Our technological expertise extends across a wide array of interrelated standards defined by industry bodies such as GSMA, 3GPP and TCA*


These standards describe the functionality of smart cards in general and the telecom specific security tokens SIM and eSIM is particular. With senior experts that have been part of the industry for decades we possess a deep understanding of this technical landscape.

By actively engaging with the different governing bodies we are shaping the evolution of these technologies, while gaining insights of where the technology is going to move tomorrow.


* GSMA=GSM Association | 3GPP=3rd Generation Partnership Project | TCA=Trusted Connectivity Alliance



In December 2013, the GSMA released version 1.1 of the “Remote Provisioning Architecture for eUICC”, creating the de facto standard for Subscription Management systems. The technology has evolved ever since across segments and its implications are now becoming ever more crucial for all involved participants.

Read more about the history and technical details of the GSMA standards or download our eSIM handbook.


Remote profile management was already defined in GSM under the term OTA (Over-The-Air). It is used by a mobile network operator (MNO) to access and update its profile which is either loaded on SIM (single profile, non-reprogrammable) or eSIM (multi profile, reprogrammable).

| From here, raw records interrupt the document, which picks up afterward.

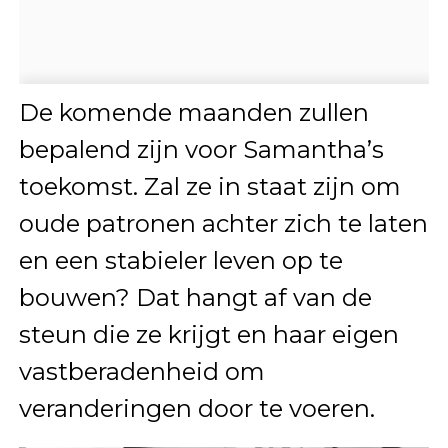
De komende maanden zullen
bepalend zijn voor Samantha’s
toekomst. Zal ze in staat zijn om
oude patronen achter zich te laten
en een stabieler leven op te
bouwen? Dat hangt af van de
steun die ze krijgt en haar eigen
vastberadenheid om
veranderingen door te voeren.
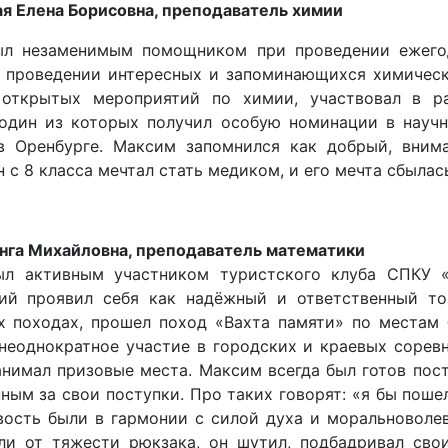
ая Елена Борисовна, преподаватель химии
л незаменимым помощником при проведении ежего
в проведении интересных и запоминающихся химическ
 открытых мероприятий по химии, участвовал в ра
 один из которых получил особую номинации в науч
в Оренбурге. Максим запомнился как добрый, внима
н с 8 класса мечтал стать медиком, и его мечта сбыла
нга Михайловна, преподаватель математики
л активным участником туристского клуба СПКУ «
ий проявил себя как надёжный и ответственный то
х походах, прошел поход «Вахта памяти» по местам 
неоднократное участие в городских и краевых соревн
нимал призовые места. Максим всегда был готов пост
ным за свои поступки. Про таких говорят: «я бы поше
вость были в гармонии с силой духа и моральноволев
ли от тяжести рюкзака, он шутил, подбадривал сво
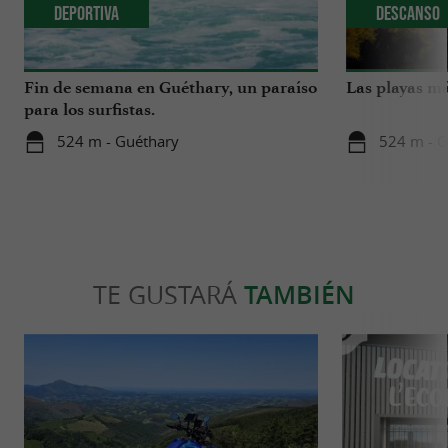
Deportiva
Descanso
Fin de semana en Guéthary, un paraíso
Las playas má
para los surfistas.
524 m - Guéthary
524 m - G
TE GUSTARÁ
TAMBIÉN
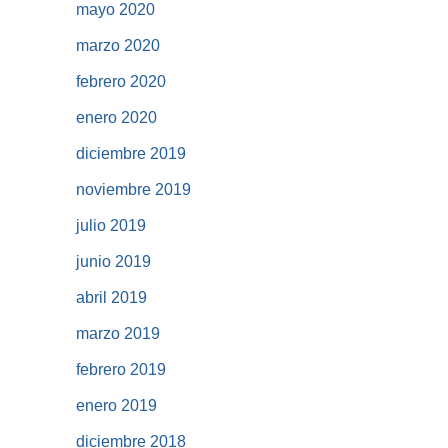
mayo 2020
marzo 2020
febrero 2020
enero 2020
diciembre 2019
noviembre 2019
julio 2019
junio 2019
abril 2019
marzo 2019
febrero 2019
enero 2019
diciembre 2018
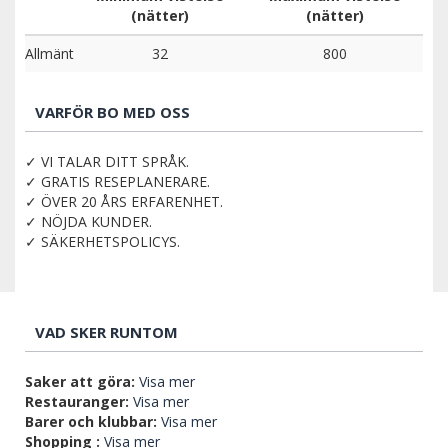
(nätter)
(nätter)
Allmänt
32
800
VARFÖR BO MED OSS
✓ VI TALAR DITT SPRÅK.
✓ GRATIS RESEPLANERARE.
✓ ÖVER 20 ÅRS ERFARENHET.
✓ NÖJDA KUNDER.
✓ SÄKERHETSPOLICYS.
VAD SKER RUNTOM
Saker att göra:
Visa mer
Restauranger:
Visa mer
Barer och klubbar:
Visa mer
Shopping :
Visa mer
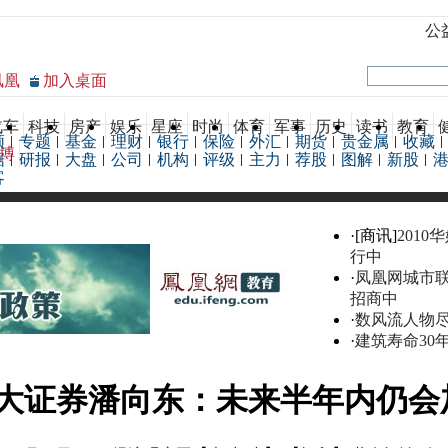
公
凤凰
加入桌面
汽车
科技
房产
娱乐
星座
时尚
体育
军事
历史
读书
教育
频
专题
基金
理财
银行
保险
外汇
期货
贵金属
收藏
博
据
研报
大盘
公司
机构
评级
主力
荐股
图解
新股
客
·[商讯]
2010
行中
·
凤凰网城市
招商中
·
数风流人物
·
建筑寿命30
大证券潘向东：未来半年内仍会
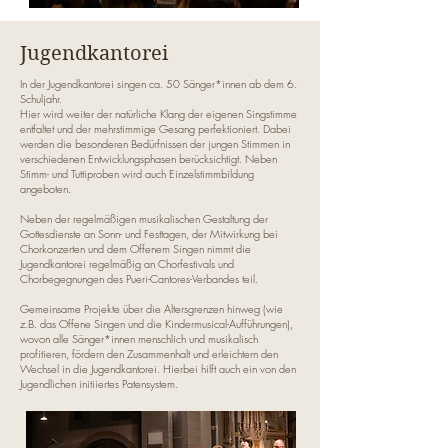
Jugendkantorei
In der Jugendkantorei singen ca. 50 Sänger*innen ab dem 6.
Schuljahr.
Hier wird weiter der natürliche Klang der eigenen Singstimme
entfaltet und der mehrstimmige Gesang perfektioniert. Dabei
werden die besonderen Bedürfnissen der jungen Stimmen in
verschiedenen Entwicklungsphasen berücksichtigt. Neben
Stimm- und Tuttiproben wird auch Einzelstimmbildung
angeboten.
Neben der regelmäßigen musikalischen Gestaltung der
Gottesdienste an Sonn- und Festtagen, der Mitwirkung bei
Chorkonzerten und dem Offenem Singen nimmt die
Jugendkantorei regelmäßig an Chorfestivals und
Chorbegegnungen des Pueri-Cantores-Verbandes teil.
Gemeinsame Projekte über die Altersgrenzen hinweg (wie
z.B. das Offene Singen und die Kindermusical-Aufführungen),
wovon alle Sänger*innen menschlich und musikalisch
profitieren, fördern den Zusammenhalt und erleichtern den
Wechsel in die Jugendkantorei. Hierbei hilft auch ein von den
Jugendlichen initiiertes Patensystem.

In both cases OTA can be used to manage the profile's data files as well as its applications without having a physical connection to the card.

Java Card

The first Java Card was introduced in 1996 and is now widely used as the OS for embedded security tokens across industries such as mobile telecom, banking and health. It's a software technology that allows Java-based applications, so called applets, to be run on smart cards.

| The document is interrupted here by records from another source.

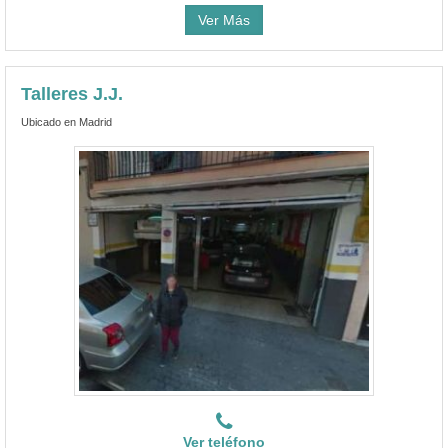
Ver Más
Talleres J.J.
Ubicado en Madrid
Ver teléfono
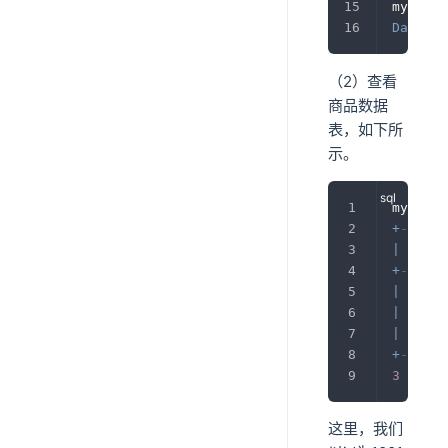
mysql
>
Databas
（2）查看
商品数据
表，如下所
示。
mysql
>
+
------
|
 id   
+
------
|
1001
|
1002
|
1003
+
------
3
rows
这里，我们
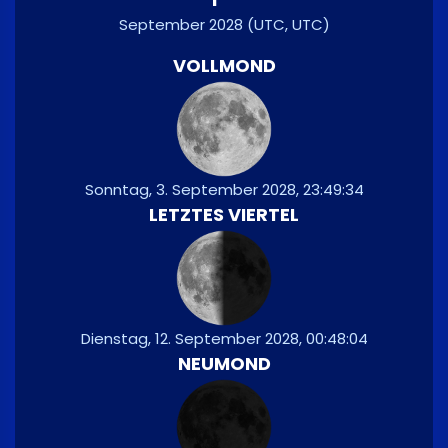
September 2028
(UTC, UTC)
VOLLMOND
Sonntag, 3. September 2028, 23:49:34
LETZTES VIERTEL
Dienstag, 12. September 2028, 00:48:04
NEUMOND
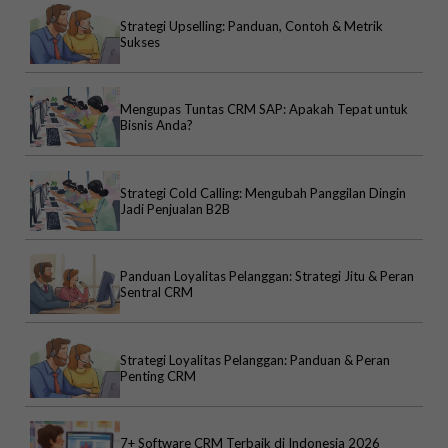
Strategi Upselling: Panduan, Contoh & Metrik
Sukses
Mengupas Tuntas CRM SAP: Apakah Tepat untuk
Bisnis Anda?
Strategi Cold Calling: Mengubah Panggilan Dingin
Jadi Penjualan B2B
Panduan Loyalitas Pelanggan: Strategi Jitu & Peran
Sentral CRM
Strategi Loyalitas Pelanggan: Panduan & Peran
Penting CRM
7+ Software CRM Terbaik di Indonesia 2026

These applications give the card issuer the ability to make the devices application specific and to create interoperable applications not bound to a specific manufacturer's smart card product.


Leveraging a hardware secure element, or ‘Root of Trust’, to establish end-to-end, chip-to-cloud security for IoT products and services is a key recommendation of the GSMA IoT Security Guidelines. This requires both the provisioning and use of security credentials that are inside a secure place within the device.

IoT SAFE (IoT SIM Applet For Secure End-to-End Communication) provides a common mechanism to secure IoT data communications using a highly trusted SIM, rather than using proprietary and potentially less trusted hardware secure elements implemented elsewhere within the device.